2026-02-23 04:58 PM
As per the title, guys: what workflow do you recommend for costing an interior refurb project?
A wall may span different rooms (say hotel, care home, school etc) and each room along the length of the wall may have different interior finish requirements - different paint color, wallpaper instead of paint etc.
How do you tackle this? Do you recommend segmenting the wall into many walls, one each for the various rooms? What happens if the room segmentation occurs at different points along the wall's two faces?
Many thanks for all your great ideas.
2026-02-23 05:20 PM
Hi @alexliz
To quantify with that level of detail directly from the BIM model, as you say, I do think it is advisable to model the finishes separately, as there may be different heights in the same section, and with complex profiles it can sometimes be complicated.
2026-02-23 08:14 PM
I'll second ricardo's recommendation. Thats not to say you couldn't get area of plaster/drywall from composites; but there are ALWAYS going to be some fragments added in, maybe in ceiling or floor cavities, that you didn't intend to account for.
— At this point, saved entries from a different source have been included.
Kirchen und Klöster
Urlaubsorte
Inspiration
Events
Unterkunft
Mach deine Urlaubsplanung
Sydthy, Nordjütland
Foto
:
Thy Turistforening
If you are trying to get accurate schedules, especially for finishes, model those finishes separately; even if it's just from the stud/structure inward. And be careful at shell/core intersections, that items are modeled precisely and cleanly. Then the wall, slab, roof elements can be scheduled, quantified, labeled and tagged with properties, etc.
...
another sort of hack work-around is to use properties applied to zones. The zone is then just an information dump, not pulling from any actual model content; but this is just a long hand way of producing a more limited version of an excel spread sheet. Most of the residential projects I work on use this method for finish schedules. It is only realyl leveraging area/volume and room name.
2026-02-23 09:46 PM
Thank you Ricardo.
2026-02-23 09:46 PM
Thank you Patrick.
2026-02-23 09:55 PM
my fall back is always to model to as much detail as you need with is as few elements is reasonable. For something like detailed interior quantities, schedules, etc.; that usually means more elements than AC throws at you out of the box.
Case in point, counters and backsplash should not be part of the cabinet elements. faucets should not be part of the sink... in your case, gyp/plaster should not be part of the wall composite
2026-02-24
05:21 AM
- last edited on
2026-02-26
02:17 AM
by
Laszlo Nagy
Late night, untested idea except for the following: minimal thickness (in sketch, 1/64" deep) Openings, which will not interfere with dimensions to core or face of wall, can be used to produce any design on the wall surface, and their area calculated. “ID contains” criteria, and systematic IDs, can help in scheduling setup too. And they can be on some specific Design Option shown only on certain 3D views and schedules.
2026-02-24 04:09 PM
For this kind of quantity take-off we generally get things from zones, rather than modelling the finishes. We need our dimensions for construction documentation without the finish, which is also part of the reason for not adding the interior finish to the composite/complex profile.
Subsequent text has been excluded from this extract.